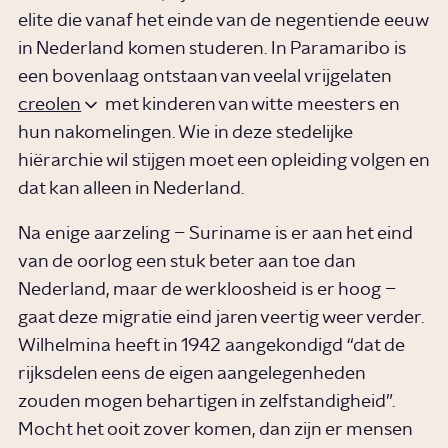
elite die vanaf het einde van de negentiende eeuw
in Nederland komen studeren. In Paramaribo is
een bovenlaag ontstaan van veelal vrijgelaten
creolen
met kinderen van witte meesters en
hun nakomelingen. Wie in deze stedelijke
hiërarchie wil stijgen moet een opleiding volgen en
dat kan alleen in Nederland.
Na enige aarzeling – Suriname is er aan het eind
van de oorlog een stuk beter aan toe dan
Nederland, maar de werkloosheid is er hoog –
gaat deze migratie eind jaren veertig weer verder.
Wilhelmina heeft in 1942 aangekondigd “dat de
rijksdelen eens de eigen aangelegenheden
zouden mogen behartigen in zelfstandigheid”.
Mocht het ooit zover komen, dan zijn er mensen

---

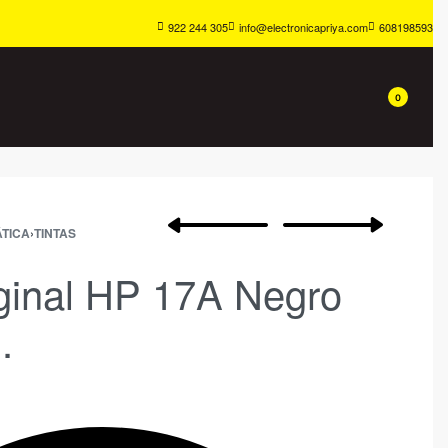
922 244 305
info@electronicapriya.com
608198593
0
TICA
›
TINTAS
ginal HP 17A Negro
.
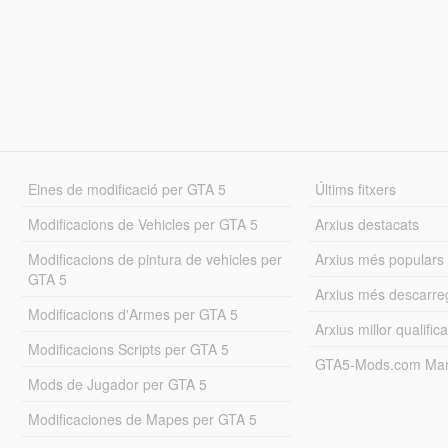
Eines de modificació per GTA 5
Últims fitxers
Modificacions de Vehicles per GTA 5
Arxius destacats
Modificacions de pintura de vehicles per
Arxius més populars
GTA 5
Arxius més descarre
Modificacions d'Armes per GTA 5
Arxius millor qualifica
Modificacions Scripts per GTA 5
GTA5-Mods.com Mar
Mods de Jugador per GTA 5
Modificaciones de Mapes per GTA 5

* * *

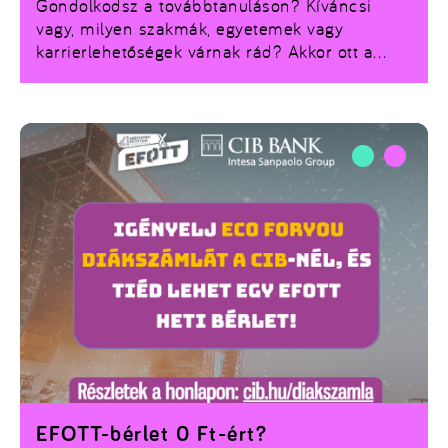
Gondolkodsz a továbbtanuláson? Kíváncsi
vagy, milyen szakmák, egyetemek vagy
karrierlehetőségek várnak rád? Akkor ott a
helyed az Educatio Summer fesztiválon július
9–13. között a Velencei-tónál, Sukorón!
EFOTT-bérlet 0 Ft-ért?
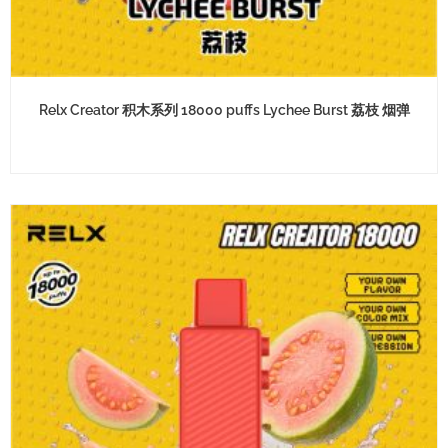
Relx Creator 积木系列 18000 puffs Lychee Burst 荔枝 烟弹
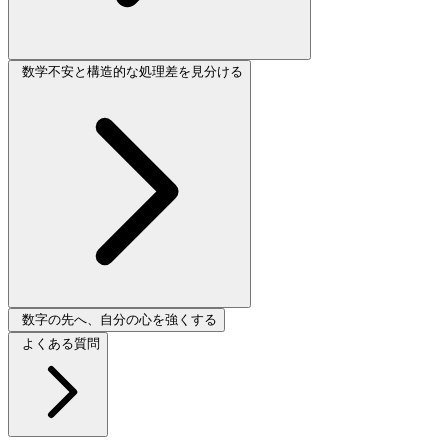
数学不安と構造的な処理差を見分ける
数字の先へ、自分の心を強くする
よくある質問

• TASK REQUIREMENTS
Go through the listing above and find each line containing the string "deze"; copy those lines.

• SOLUTION TO THIS TASK
hun nakomelingen. Wie in deze stedelijke
gaat deze migratie eind jaren veertig weer verder.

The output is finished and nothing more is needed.